Morte di Zanni, il CAD: «Potenziare l'inclusione sociale e la sicurezza»

A disposizione dell'Amministrazione, il centro d'ascolto

martedì 22 settembre 2015 11.30
Il Centro di ascolto del disagio, provinciale e cittadino, nello stigmatizzare il tragico episodio di cronaca verificatosi sabato notte sul porto di Trani, si schiera al fianco dell'Amministrazione Comunale, del sindaco Amedeo Bottaro e di tutti i cittadini, e si rende disponibile a collaborare affinchè il disagio sociale non prenda il sopravvento e si manifesti nel peggiore dei modi.

Il coordinatore regionale, Giuseppe Farano e il presidente della provincia BAT della sede di Trani del CAD, Luigi Cirillo, nell'esprimere il più sentito cordoglio alla famiglia del ragazzo, vittima dell'insano gesto, evidenziano quanto sia necessario, in questo momento in cui la cronaca ci costringe a confrontarci con il malessere dei giovani, prevenire e curare il disagio sociale. «Disagio che spesso nasce da una libertà eccessiva e mal gestita e che si manifesta con forme estreme come la solitudine e gli atti di bullismo e di violenza. Piaghe sociali che vanno arginate e debellate attraverso l'ascolto e l'educazione in quanto trattasi di un "male di vivere" che va letto, interpretato e compreso.
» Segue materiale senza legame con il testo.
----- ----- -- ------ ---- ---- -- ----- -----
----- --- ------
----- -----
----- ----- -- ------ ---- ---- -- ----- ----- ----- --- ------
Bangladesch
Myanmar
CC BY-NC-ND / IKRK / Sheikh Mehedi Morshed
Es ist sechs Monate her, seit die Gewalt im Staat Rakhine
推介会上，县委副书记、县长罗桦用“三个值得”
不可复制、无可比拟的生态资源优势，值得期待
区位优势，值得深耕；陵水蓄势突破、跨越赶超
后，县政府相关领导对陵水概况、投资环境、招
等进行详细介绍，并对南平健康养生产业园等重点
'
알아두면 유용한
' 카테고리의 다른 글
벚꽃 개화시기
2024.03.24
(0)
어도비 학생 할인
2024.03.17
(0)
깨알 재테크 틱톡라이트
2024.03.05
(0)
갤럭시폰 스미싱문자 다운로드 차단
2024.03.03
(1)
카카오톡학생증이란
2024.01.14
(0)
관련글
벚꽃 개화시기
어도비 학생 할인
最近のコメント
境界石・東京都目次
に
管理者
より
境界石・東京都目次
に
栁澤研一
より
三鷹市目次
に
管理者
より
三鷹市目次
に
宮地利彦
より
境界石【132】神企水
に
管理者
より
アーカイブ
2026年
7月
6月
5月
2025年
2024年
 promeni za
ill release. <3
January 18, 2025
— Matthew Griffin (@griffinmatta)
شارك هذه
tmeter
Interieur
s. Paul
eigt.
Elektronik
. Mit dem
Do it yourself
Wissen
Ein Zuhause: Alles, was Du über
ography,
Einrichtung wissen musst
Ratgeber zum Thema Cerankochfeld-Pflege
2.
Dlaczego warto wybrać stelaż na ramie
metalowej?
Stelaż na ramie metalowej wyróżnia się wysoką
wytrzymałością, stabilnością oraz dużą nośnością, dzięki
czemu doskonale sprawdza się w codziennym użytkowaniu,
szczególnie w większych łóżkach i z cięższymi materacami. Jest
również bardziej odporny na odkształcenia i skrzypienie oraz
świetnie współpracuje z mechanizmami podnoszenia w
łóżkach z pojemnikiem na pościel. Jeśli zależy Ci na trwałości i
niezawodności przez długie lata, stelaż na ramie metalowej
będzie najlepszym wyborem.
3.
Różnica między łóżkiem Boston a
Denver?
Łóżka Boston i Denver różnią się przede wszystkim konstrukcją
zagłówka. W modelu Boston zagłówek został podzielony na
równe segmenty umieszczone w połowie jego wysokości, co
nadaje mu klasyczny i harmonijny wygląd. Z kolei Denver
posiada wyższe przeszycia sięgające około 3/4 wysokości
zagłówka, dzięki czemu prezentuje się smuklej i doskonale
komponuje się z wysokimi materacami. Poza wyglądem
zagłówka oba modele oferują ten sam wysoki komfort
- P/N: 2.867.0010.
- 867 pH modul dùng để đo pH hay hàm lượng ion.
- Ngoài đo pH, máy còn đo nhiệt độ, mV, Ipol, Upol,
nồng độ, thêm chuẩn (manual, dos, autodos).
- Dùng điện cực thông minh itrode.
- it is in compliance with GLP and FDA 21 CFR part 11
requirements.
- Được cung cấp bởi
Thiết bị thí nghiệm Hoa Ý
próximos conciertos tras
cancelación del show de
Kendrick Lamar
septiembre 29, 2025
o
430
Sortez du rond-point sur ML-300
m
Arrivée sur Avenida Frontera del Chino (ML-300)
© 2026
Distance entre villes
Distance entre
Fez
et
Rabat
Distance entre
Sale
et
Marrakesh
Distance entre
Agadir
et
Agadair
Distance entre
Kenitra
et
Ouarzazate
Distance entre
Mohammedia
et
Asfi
Ecco perché accanto a una maggiore sicurezza del territorio, si deve iniziare a pensare a forme di collaborazione tra le istituzioni e gli organi preposti. Di qui la disponibilità del CAD che ha per oggetto, informare, promuovere, assistere, tutelare, rappresentare e difendere sul territorio nazionale e locale gli interessi individuali e collettivi degli utenti. Non va dimenticato che il disagio apre le porte al reclutamento della criminalità organizzata. Le nuove dipendenze sono spesso la porta del disagio sociale».

Il CAD continuerà ad organizzare sul territorio iniziative culturali, artistiche, scientifiche, studi e ricerche, corsi e seminari per coloro che, emarginati per condizioni soggettive, intendono procurarsi il reinserimento nel contesto sociale, arricchendo la propria conoscenza personale. «Va potenziata la cultura dell'inclusione e l'interazione tra tutte le componenti della comunità educante senza tralasciare sorveglianza, sicurezza e regole più rigide – concludono nella nota -. Il CAD si apre al territorio e resta a disposizione delle istituzioni locali e di tutti i cittadini affinchè a prevalere sia sempre il buon senso e il rispetto».